When Apple announced the new notebook last month, it emphasized the top-to-bottom makeover it applied in designing the device. In fact, the company reinvented the notebook with a MacBook that was ultra-thin, fanless and equipped with a new "Force Touch" trackpad, said Apple Senior Vice President of Worldwide Marketing Philip Schiller.
Set to ship tomorrow through Apple's online and retail outlets as well as through its authorized resellers, the MacBook is already winning accolades from a number of reviewers. However, critics are also raising a few questions, such as which kind of Mac user the new device is actually designed for, especially in light of its cost.
An 'Expensive Novelty'?
Wired's David Pierce, for example, began his review by stating, "I don't know just who Apple's newest laptop is for. Rich people who fly coach? People with one laptop who want a second, gold one?" Despite those concerns, though, he added, "This is what the future of laptops looks like, and I want one very badly."
Engadget's Dana Wollman also acknowledged the new MacBook's futuristic appeal but noted the cutting-edge design didn't come without compromises. The device, for example, comes with just one small -- though next-generation -- USB-C port (additional adapters are available). Wollman also faulted the MacBook's relatively short battery life and tendency to heat up, concluding that the device's "high price and lack of ports make it an expensive novelty, mostly meant for Mac diehards who put portability and screen quality above all else."
"With this machine . . . Apple has imagined a laptop reduced to its essentials -- a sharp, insanely thin screen, a flattened keyboard panel and a magical new glass trackpad," Joanna Stern wrote in the Wall Street Journal. She called the new MacBook a "time machine" that hints at the future of the laptop. However, she added, "Here in 2015, the majority of us still require two or three ports for connecting our hard drives, displays, phones and other devices to our computer -- not to mention a dedicated power plug."
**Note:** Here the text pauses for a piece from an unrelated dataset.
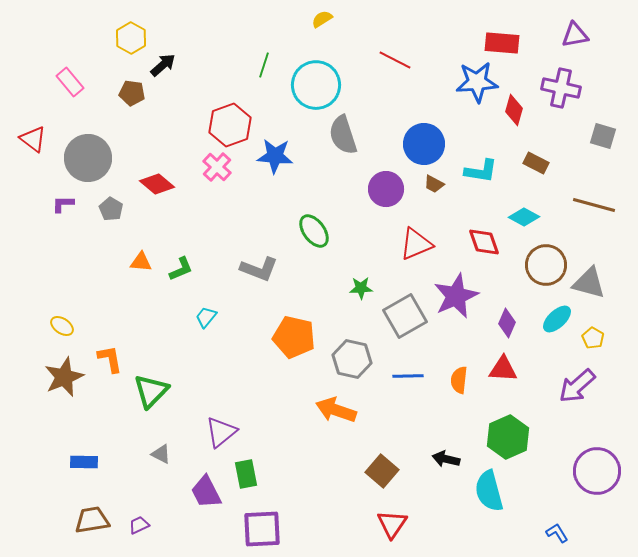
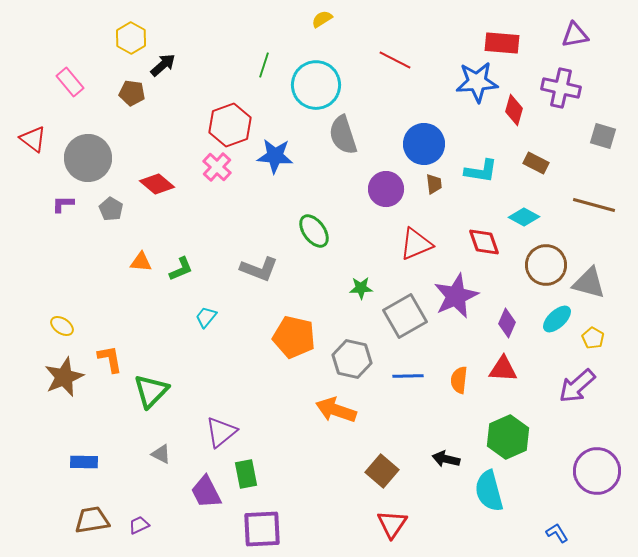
brown trapezoid at (434, 184): rotated 125 degrees counterclockwise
New 'Butterfly' Keyboard Mechanism
Available in gold, silver and space gray finishes, the new MacBook is just 13.1 millimeters thin and weighs just 2 pounds. Despite its small size, it still features a full-size keyboard thanks to Apple's new butterfly mechanism design for the keys that is 40 percent thinner yet four times more stable than the scissor mechanism used on most standard keyboards, according to Apple.
Measuring just 0.88 millimeters thick, the Retina display provides a resolution of 2304 x 1440 while also using 30 percent less energy than other Mac notebook displays. And the new Force Touch trackpad offers built-in force sensors and haptic feedback that lets users click anywhere for a uniform response while also supporting different actions depending on how much pressure is applied.
The new MacBook comes with Apple's OS X Yosemite operating system, as well as with built-in software like Pages, iPhoto, iMovie, Keynote, Numbers and GarageBand. The $1,299 model features a 1.1 GHz dual-core Intel Core M processor with 8 GB of memory and 256 GB of flash storage, while the $1,599 model comes with a 1.2 GHz dual-core Intel Core M processor, 8 GB of memory and 512 GB of flash storage.
Posted: 2015-04-17 @ 12:43am PT
It's really awesome in such size and shape.
Posted: 2015-04-15 @ 7:54am PT
I feel like if I got one of these, I'd be afraid that I might break it because it's so thin.